How does one even try to make others understand the injustice in catcalling when it is so common in our day-to-day culture? My fellow injera-eaters, catcalling is defined as “the act of shouting harassing and often sexually suggestive, threatening, or derisive comments at someone publicly”. Now really, the definition should be enough of an explanation as to why it’s wrong, but let’s delve a little deeper.
I am psychologically drained. Every time I’ve gone to Addis Ababa, especially when I was younger, I really didn’t want to be seen as “the diaspora girl” or the “ferenj”. So, I’d do many of the things that the other kids did, including going to the souk (neighborhood shop) every chance I had. Now, it’s become expected of me and I’m sent to the souk several times a day. Which is unfortunate because I can’t go anywhere in my sefer without being catcalled. It’s gotten to a point where I’m scared to dress well because I don’t want to attract attention. Not that it matters, because we still get catcalled in the most conservative outfits. Before I make these trips, the only thoughts that should be going through my mind should concern what I need to purchase. However, the thoughts that go through my mind are around the best routes for avoiding catcallers, how I might respond to them and whether I need to bring something to protect myself. If you really think about it, it’s ludicrous that men are allowed this much power: the power to make women this uncomfortable and unsafe; even in their own communities. I deserve to walk anywhere I please, with any outfit I feel comfortable in and without a man feeling entitled to my body.
The most terrifying part about all of this is the extent to which it’s been normalized - normalized to the point where some girls don’t feel pretty if they are not catcalled. Girls have been exposed to it so regularly that they have internalized the sexism and misogyny. Someone on Shades of Injera stories said, “On days where I’m not catcalled, I feel like I’m not dressing/looking my best.” My shiro-lovers, it has gotten to the point where women feel they are not attractive if they don’t have sexually suggestive, threatening or derisive comments shouted at them. Take a moment, read that last sentence again, let it sink in. Shikorinas, you are all smart, beautiful, and capable. Their disgusting comments are a sign of their disrespect and proof of their inability to think of you as a human, but rather as an object that exists to satisfy their sexual desires, and NOT a form of validation of your beauty.
And God forbid a woman actually responds to the cat-callers, because then, that’s usually the most aggressive part of the whole experience. You’re left wondering what their intentions are: what are they going to do to you; whether they will follow you; even whether you’re safe or not. For those who are lucky, it goes from “Hey konjo” to something more vulgar when they are rejected. However, some are not as lucky. For some, the abuse becomes physical. No one deserves to have to go through this, but most Ethiopian women deal with it every day.

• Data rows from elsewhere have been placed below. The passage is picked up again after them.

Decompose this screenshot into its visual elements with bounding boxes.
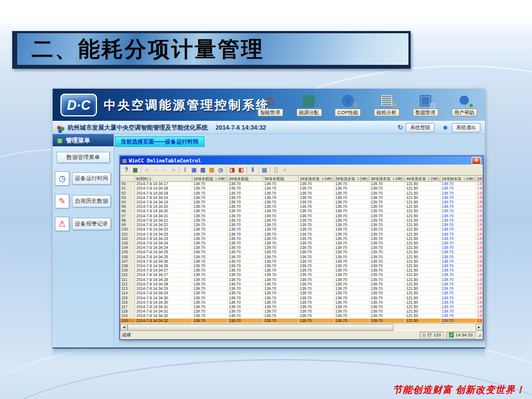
header-column[interactable]: 2#冷却水泵（小时） (476, 176, 483, 182)
header-column[interactable]: 1#冷水机组（小时） (192, 176, 228, 182)
tool-cop-performance[interactable]: ◉✎COP性能 (330, 90, 365, 116)
row-timestamp: 2014-7-6 14:34:24 (135, 245, 192, 249)
row-value: 139.70 (441, 305, 476, 309)
header-row-selector[interactable] (120, 176, 135, 182)
table-row[interactable]: 1102014-7-6 14:34:27139.70139.70139.7013… (120, 273, 483, 277)
table-row[interactable]: 1032014-7-6 14:34:24139.70139.70139.7013… (120, 241, 483, 245)
table-row[interactable]: 1112014-7-6 14:34:28139.70139.70139.7013… (120, 278, 483, 282)
header-column[interactable]: 2#冷水机组 (228, 176, 263, 182)
row-value: 139.70 (228, 200, 263, 204)
row-value: 139.70 (476, 186, 483, 190)
table-row[interactable]: 1172014-7-6 14:34:31139.70139.70139.7013… (120, 305, 483, 309)
stats-icon[interactable]: ▧ (207, 166, 216, 174)
tool-energy-analysis[interactable]: ▤✎能耗分析 (369, 90, 404, 116)
copy-icon[interactable]: ▣ (190, 166, 198, 174)
table-row[interactable]: 1002014-7-6 14:34:22139.70139.70139.7013… (120, 227, 483, 232)
system-logout-button[interactable]: 系统退出 (452, 123, 480, 132)
table-config-icon[interactable]: ▦ (131, 166, 140, 174)
table-row[interactable]: 1052014-7-6 14:34:25139.70139.70139.7013… (120, 250, 483, 254)
tool-user-help[interactable]: ☻☻用户帮助 (447, 90, 482, 116)
table-row[interactable]: 1192014-7-6 14:34:32139.70139.70139.7013… (120, 314, 483, 318)
row-value: 139.70 (334, 186, 370, 190)
table-row[interactable]: 1042014-7-6 14:34:24139.70139.70139.7013… (120, 245, 483, 250)
table-row[interactable]: 1182014-7-6 14:34:31139.70139.70139.7013… (120, 309, 483, 314)
print-icon[interactable]: ▤ (260, 166, 269, 174)
tool-data-management[interactable]: ▣▣数据管理 (408, 90, 443, 116)
table-row[interactable]: 1132014-7-6 14:34:29139.70139.70139.7013… (120, 287, 483, 291)
table-row[interactable]: 1202014-7-6 14:34:32139.70139.70139.7013… (120, 319, 483, 323)
row-number: 118 (120, 309, 135, 313)
row-timestamp: 2014-7-6 14:34:21 (135, 214, 192, 218)
sidebar-item-load-history[interactable]: ✎负荷历史数据 (55, 194, 111, 208)
header-column[interactable]: 1#冷却水泵（小时） (441, 176, 476, 182)
table-row[interactable]: 922014-7-6 14:34:18139.70139.70139.70139… (120, 191, 483, 195)
row-value: 139.70 (441, 287, 476, 290)
header-column[interactable]: 3#冷冻水泵（小时） (370, 176, 405, 182)
system-login-button[interactable]: 系统登陆 (406, 123, 434, 132)
row-value: 139.70 (299, 232, 334, 236)
table-row[interactable]: 1142014-7-6 14:34:29139.70139.70139.7013… (120, 291, 483, 295)
table-row[interactable]: 1122014-7-6 14:34:28139.70139.70139.7013… (120, 282, 483, 287)
table-row[interactable]: 1062014-7-6 14:34:25139.70139.70139.7013… (120, 255, 483, 259)
help-icon[interactable]: ? (122, 166, 131, 174)
table-row[interactable]: 942014-7-6 14:34:19139.70139.70139.70139… (120, 200, 483, 204)
header-time-column[interactable]: 时间列 1 (135, 176, 192, 182)
resize-grip-icon[interactable]: ◢ (478, 332, 481, 338)
app-toolbar: ⌂智能管理▤●能源分配◉✎COP性能▤✎能耗分析▣▣数据管理☻☻用户帮助 (253, 90, 482, 116)
time-range-icon[interactable]: ◷ (216, 166, 225, 174)
row-value: 139.70 (370, 196, 405, 200)
table-row[interactable]: 962014-7-6 14:34:20139.70139.70139.70139… (120, 209, 483, 213)
row-number: 120 (120, 319, 135, 323)
pause-icon[interactable]: ‖ (248, 166, 257, 174)
table-row[interactable]: 982014-7-6 14:34:21139.70139.70139.70139… (120, 218, 483, 223)
table-row[interactable]: 912014-7-6 14:34:18139.70139.70139.70139… (120, 186, 483, 191)
close-icon[interactable]: ✕ (472, 157, 481, 165)
row-timestamp: 2014-7-6 14:34:25 (135, 250, 192, 254)
header-column[interactable]: 1#冷冻水泵（小时） (299, 176, 334, 182)
table-row[interactable]: 932014-7-6 14:34:19139.70139.70139.70139… (120, 196, 483, 200)
slide-slogan: 节能创造财富 创新改变世界！ (393, 383, 525, 396)
table-row[interactable]: 902014-7-6 14:34:17139.70139.70139.70139… (120, 182, 483, 186)
connection-status-icon: ↗ (449, 332, 454, 337)
header-column[interactable]: 4#冷冻水泵（小时） (405, 176, 441, 182)
table-row[interactable]: 1152014-7-6 14:34:30139.70139.70139.7013… (120, 295, 483, 300)
table-row[interactable]: 1072014-7-6 14:34:26139.70139.70139.7013… (120, 259, 483, 264)
table-row[interactable]: 1012014-7-6 14:34:23139.70139.70139.7013… (120, 232, 483, 236)
table-row[interactable]: 1092014-7-6 14:34:27139.70139.70139.7013… (120, 268, 483, 273)
row-value: 139.70 (370, 278, 405, 282)
sidebar-section-data-menu[interactable]: 数据管理菜单 (57, 152, 110, 163)
row-value: 139.70 (441, 186, 476, 190)
tool-energy-allocation[interactable]: ▤●能源分配 (291, 90, 326, 116)
table-row[interactable]: 992014-7-6 14:34:22139.70139.70139.70139… (120, 223, 483, 227)
select-range-icon: [] (272, 166, 280, 174)
export-begin-icon[interactable]: ◨ (228, 166, 237, 174)
row-value: 139.70 (228, 282, 263, 286)
columns-icon[interactable]: ▥ (198, 166, 207, 174)
sidebar-item-equipment-runtime[interactable]: ◷设备运行时间 (55, 171, 111, 186)
table-row[interactable]: 952014-7-6 14:34:20139.70139.70139.70139… (120, 204, 483, 209)
header-column[interactable]: 3#冷水机组 (263, 176, 299, 182)
row-timestamp: 2014-7-6 14:34:18 (135, 191, 192, 195)
table-row[interactable]: 1162014-7-6 14:34:30139.70139.70139.7013… (120, 300, 483, 305)
table-row[interactable]: 972014-7-6 14:34:21139.70139.70139.70139… (120, 214, 483, 218)
row-number: 95 (120, 204, 135, 208)
cop-performance-icon: ◉✎ (339, 90, 357, 109)
scroll-right-icon[interactable]: ▶ (475, 324, 483, 331)
row-value: 139.70 (299, 295, 334, 299)
row-value: 139.70 (370, 259, 405, 263)
header-column[interactable]: 2#冷冻水泵（小时） (334, 176, 370, 182)
row-value: 139.70 (192, 273, 228, 277)
row-timestamp: 2014-7-6 14:34:26 (135, 259, 192, 263)
row-value: 139.70 (192, 209, 228, 213)
sidebar-item-alarm-records[interactable]: ⚠设备报警记录 (55, 217, 111, 231)
table-row[interactable]: 1022014-7-6 14:34:23139.70139.70139.7013… (120, 237, 483, 241)
table-row[interactable]: 1082014-7-6 14:34:26139.70139.70139.7013… (120, 264, 483, 268)
export-end-icon[interactable]: ◧ (237, 166, 245, 174)
row-value: 139.70 (334, 191, 370, 195)
slide: 二、能耗分项计量管理 D·C 中央空调能源管理控制系统 ⌂智能管理▤●能源分配◉… (0, 0, 532, 399)
scrollbar-thumb[interactable] (127, 324, 393, 331)
tool-smart-management[interactable]: ⌂智能管理 (253, 90, 288, 116)
scroll-left-icon[interactable]: ◀ (120, 324, 127, 331)
edit-icon[interactable]: / (181, 166, 190, 174)
app-status-bar: 杭州城市发展大厦中央空调智能管理及节能优化系统 2014-7-6 14:34:3… (53, 121, 485, 134)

Some people have attempted to defend catcallers, saying that it’s simply a form of flirting with/complementing someone. However, in the words of people from our recent catcalling discussion: “Let’s be honest, if you’re catcalling it’s not to compliment a woman. It’s for attention; it’s to get laughs from your friends; it’s a display of machismo,” and “Statistically, chances of getting a date or positive feedback after catcalling is 0%.”
The reality is that catcalling is nothing but a form of harassment. It has nothing to do with making the harassed feel good, and everything to do with making the harasser feel powerful. Women should not be receiving unwanted comments, gestures, honking, whistling, following, persistent sexual advances, and touching by strangers. These invasive comments contribute to the idea that men are entitled to publicly evaluate women's bodies and tell them what to do and reinforce harmful, already prevalent assumptions that a woman's worth is related to their ability to please men and that is wrong. After reading this, I would naturally assume that you won’t do it yourself, but let’s take it a step further: from now my Ethiopian people, I do not expect us to tolerate catcalling - if you see it happen, speak up! Catcalling must stop now.